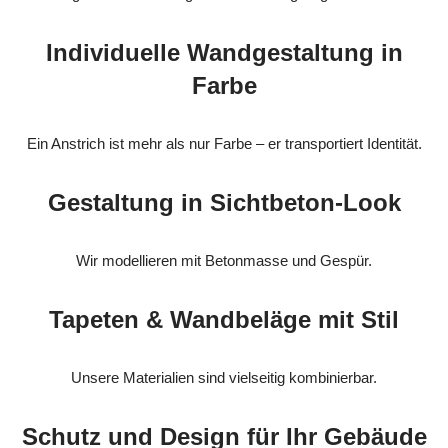
Individuelle Wandgestaltung in
Farbe
Ein Anstrich ist mehr als nur Farbe – er transportiert Identität.
Gestaltung in Sichtbeton-Look
Wir modellieren mit Betonmasse und Gespür.
Tapeten & Wandbeläge mit Stil
Unsere Materialien sind vielseitig kombinierbar.
Schutz und Design für Ihr Gebäude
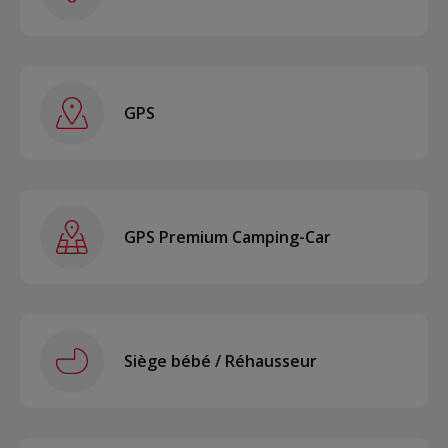
GPS
GPS Premium Camping-Car
Siège bébé / Réhausseur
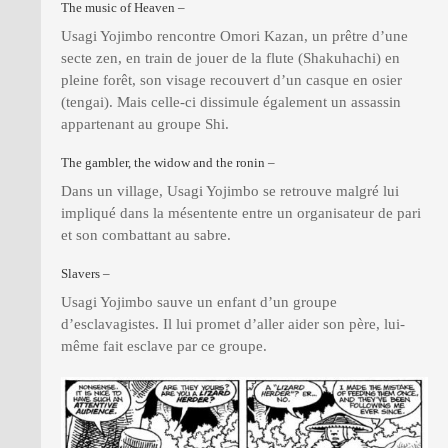
The music of Heaven –
Usagi Yojimbo rencontre Omori Kazan, un prêtre d’une
secte zen, en train de jouer de la flute (Shakuhachi) en
pleine forêt, son visage recouvert d’un casque en osier
(tengai). Mais celle-ci dissimule également un assassin
appartenant au groupe Shi.
The gambler, the widow and the ronin –
Dans un village, Usagi Yojimbo se retrouve malgré lui
impliqué dans la mésentente entre un organisateur de pari
et son combattant au sabre.
Slavers –
Usagi Yojimbo sauve un enfant d’un groupe
d’esclavagistes. Il lui promet d’aller aider son père, lui-
même fait esclave par ce groupe.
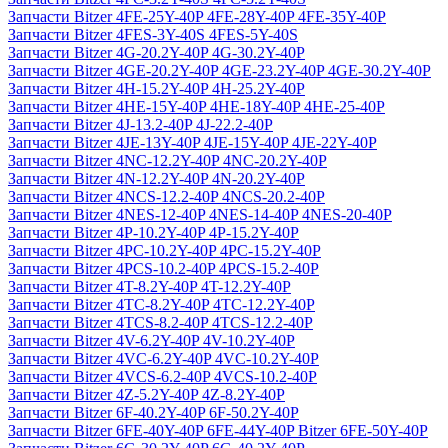
Запчасти Bitzer 4FE-25Y-40P 4FE-28Y-40P 4FE-35Y-40P
Запчасти Bitzer 4FES-3Y-40S 4FES-5Y-40S
Запчасти Bitzer 4G-20.2Y-40P 4G-30.2Y-40P
Запчасти Bitzer 4GE-20.2Y-40P 4GE-23.2Y-40P 4GE-30.2Y-40P
Запчасти Bitzer 4H-15.2Y-40P 4H-25.2Y-40P
Запчасти Bitzer 4HE-15Y-40P 4HE-18Y-40P 4HE-25-40P
Запчасти Bitzer 4J‐13.2-40P 4J‐22.2-40P
Запчасти Bitzer 4JE-13Y-40P 4JE-15Y-40P 4JE-22Y-40P
Запчасти Bitzer 4NC-12.2Y-40P 4NC-20.2Y-40P
Запчасти Bitzer 4N-12.2Y-40P 4N-20.2Y-40P
Запчасти Bitzer 4NCS-12.2-40P 4NCS-20.2-40P
Запчасти Bitzer 4NES-12-40P 4NES-14-40P 4NES-20-40P
Запчасти Bitzer 4P-10.2Y-40P 4P-15.2Y-40P
Запчасти Bitzer 4PC-10.2Y-40P 4PC-15.2Y-40P
Запчасти Bitzer 4PCS-10.2-40P 4PCS-15.2-40P
Запчасти Bitzer 4T-8.2Y-40P 4T-12.2Y-40P
Запчасти Bitzer 4TC-8.2Y-40P 4TC-12.2Y-40P
Запчасти Bitzer 4TCS-8.2-40P 4TCS-12.2-40P
Запчасти Bitzer 4V-6.2Y-40P 4V-10.2Y-40P
Запчасти Bitzer 4VC-6.2Y-40P 4VC-10.2Y-40P
Запчасти Bitzer 4VCS-6.2-40P 4VCS-10.2-40P
Запчасти Bitzer 4Z-5.2Y-40P 4Z-8.2Y-40P
Запчасти Bitzer 6F-40.2Y-40P 6F-50.2Y-40P
Запчасти Bitzer 6FE-40Y-40P 6FE-44Y-40P Bitzer 6FE-50Y-40P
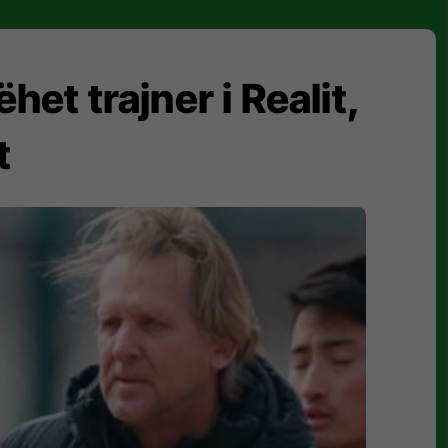
t trajner i Realit,
t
◆ ◆ ◆ ◆ ◆
**PROBLEM TO WORK ON**
All lines with the word "Farbe" must be located in the data and copied.

**RESPONSE BOX**
Farbe
Ein Anstrich ist mehr als nur Farbe – er transportiert Identität.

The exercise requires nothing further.